Problem description: List each line of the data that holds the string "Alexandrei", please.

····················

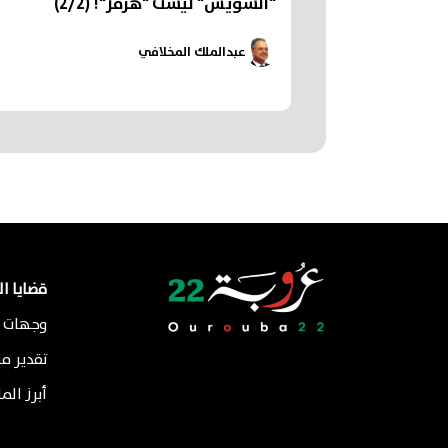
"السُّوَيْسُ" لَيْسَتْ "هُرْمُز"! (2/2)
عبدالملك المخلافي
قضايا ا
وجهات ن
تقدير م
أبرز الم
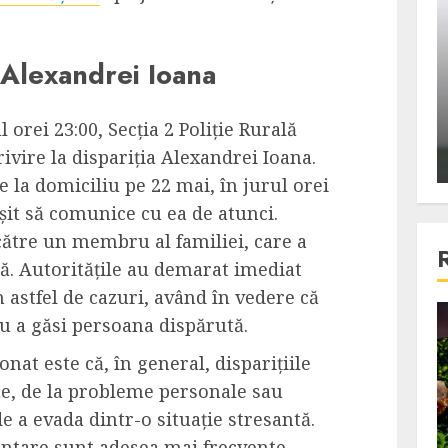
ons:
Din fotoliu
ti, un
The Killer, un film care nu a
i Alexandrei Ioana
e te
reusit sa se ridice la
primele
nivelul asteptarilor
 orei 23:00, Secția 2 Poliție Rurală
publicului si criticilor
ivire la dispariția Alexandrei Ioana.
ALEXANDRU S.
DECEMBER 6, 2023
e la domiciliu pe 22 mai, în jurul orei
ușit să comunice cu ea de atunci.
 către un membru al familiei, care a
lă. Autoritățile au demarat imediat
n astfel de cazuri, având în vedere că
u a găsi persoana dispărută.
4 min read
at este că, în general, disparițiile
te, de la probleme personale sau
Bucatar de ocazie
de a evada dintr-o situație stresantă.
3 retete delicioase in care
untare sunt adesea mai frecvente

····················

Final answer:
i Alexandrei Ioana
ivire la dispariția Alexandrei Ioana.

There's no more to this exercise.